U.S. seminary in Rome to host World Day of Poor lunch guests

ROME — Just before Thanksgiving, the Pontifical North American College will welcome some special guests of Pope Francis. About 4,000 poor people are expected to join the pope for Mass in St. Peter's Basilica Nov. 19, which Pope Francis had designated as the Catholic Church's first World Day of the Poor. After the Mass and noon recitation of the Angelus, the 4,000 people will be offered lunch. But since this is a Sunday lunch — not a sack lunch — the Vatican audience hall can accommodate only about 1,500 people. The North American College, the U.S. seminary in Rome — located on the hill above the Vatican — was one of several seminaries and soup kitchens that offered to serve some of the pope's guests. "We are expecting a group of just over 200 guests to be coming to the college for 'pranzo,'" said Father David A. Schunk, assistant vice rector of the college. "The group will be dining in our refectory." An admonition from St. John Chrysostom "remains ever timely," Pope Francis said in a message for the 2017 celebration.
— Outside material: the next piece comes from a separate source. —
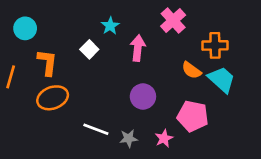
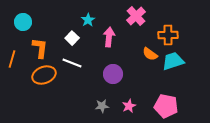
cyan trapezoid: (222, 79) -> (173, 61), turned -60
pink pentagon: (193, 116) -> (166, 106), moved
white line: (96, 129) -> (72, 63), moved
He quoted the fifth-century theologian: "If you want to honor the body of Christ, do not scorn it when it is naked; do not honor the eucharistic Christ with silk vestments and then, leaving the church, neglect the other Christ suffering from cold and nakedness." The pope chose "Love not in word, but in deed" as the theme for 2017.
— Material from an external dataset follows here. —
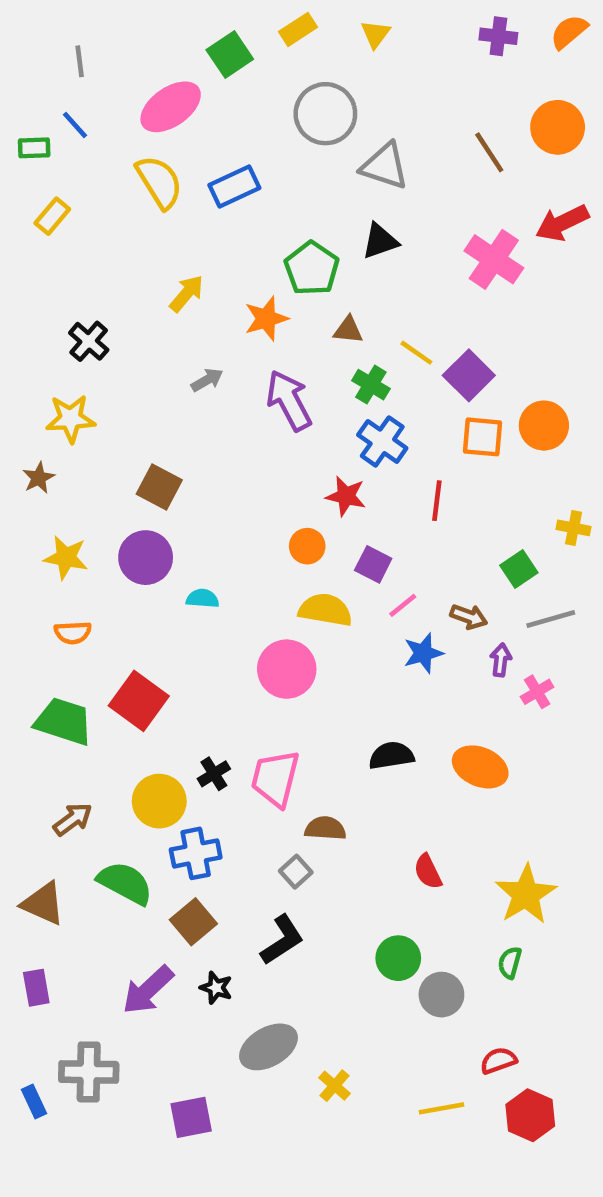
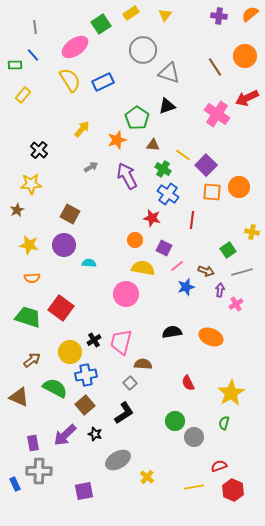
purple rectangle: (36, 988) -> (33, 443), moved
Peace, dialogue held hostage by nuclear weapons threat, pope says

VATICAN CITY — The existence of nuclear weapons creates a false sense of security that holds international relations hostage and stifles peaceful coexistence, Pope Francis said. "The threat of their use as well as their very possession is to be firmly condemned," the pope told participants at a conference on nuclear disarmament hosted by the Vatican. For years, popes and Catholic leaders had said the policy of nuclear deterrence could be morally acceptable as long as real work was underway on a complete ban of the weapons. In condemning possession of the weapons, Pope Francis seemed to indicate that deterrence is no longer acceptable. Nuclear weapons "exist in the service of a mentality of fear that affects not only the parties in conflict but the entire human race," he said Nov. 10. The conference, sponsored by the Vatican Dicastery for Promoting Integral Human Development, brought together 11 Nobel laureates, top officials from the United Nations and NATO, diplomats from around the world and experts in nuclear weapons and the disarmament process. They were joined by scholars, activists and representatives of bishops' conferences, including Stephen Colecchi, director of the U.S. bishops' Office of International Justice and Peace.
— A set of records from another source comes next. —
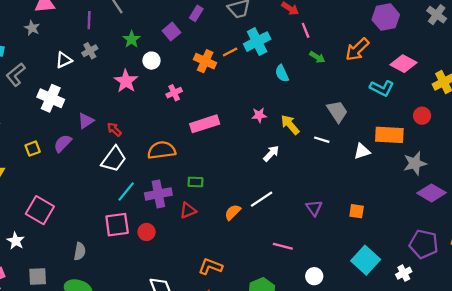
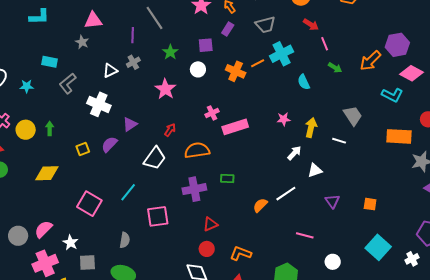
purple hexagon: (386, 17) -> (397, 45), moved
purple square: (171, 32) -> (206, 45), turned 35
white circle: (151, 61) -> (198, 69), moved
pink cross: (174, 93) -> (212, 113), moved
yellow arrow: (290, 125) -> (311, 127), turned 54
red arrow: (114, 129) -> (170, 130), moved, turned 80
white triangle: (362, 151) -> (315, 170), moved
cyan line: (126, 192) -> (128, 192), moved
red triangle: (188, 210) -> (210, 224), moved
red circle: (147, 232) -> (207, 249), moved
white star: (16, 241) -> (71, 243), moved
Pope bans cigarette sales at the Vatican

VATICAN CITY — Concerned by the damage caused by smoking, Pope Francis has banned the sale of cigarettes in Vatican City State. Starting in 2018, the Vatican "will cease to sell cigarettes to employees," Greg Burke, Vatican spokesman, said in a statement Nov. 9. "The reason is very simple: The Holy See cannot contribute to an activity that clearly damages the health of people," he said. "According to the World Health Organization, every year smoking is the cause of more than seven million deaths throughout the world." The Vatican used to be known as a safe haven for cigarette smokers. That changed dramatically in 2002, when Vatican City prohibited smoking in offices and public places. However, cigarettes continued to be sold to current and retired personnel at the Vatican. Even after the cigarette ban goes into effect, the Vatican will continue discount sales of gasoline, groceries and other goods to employees and retirees.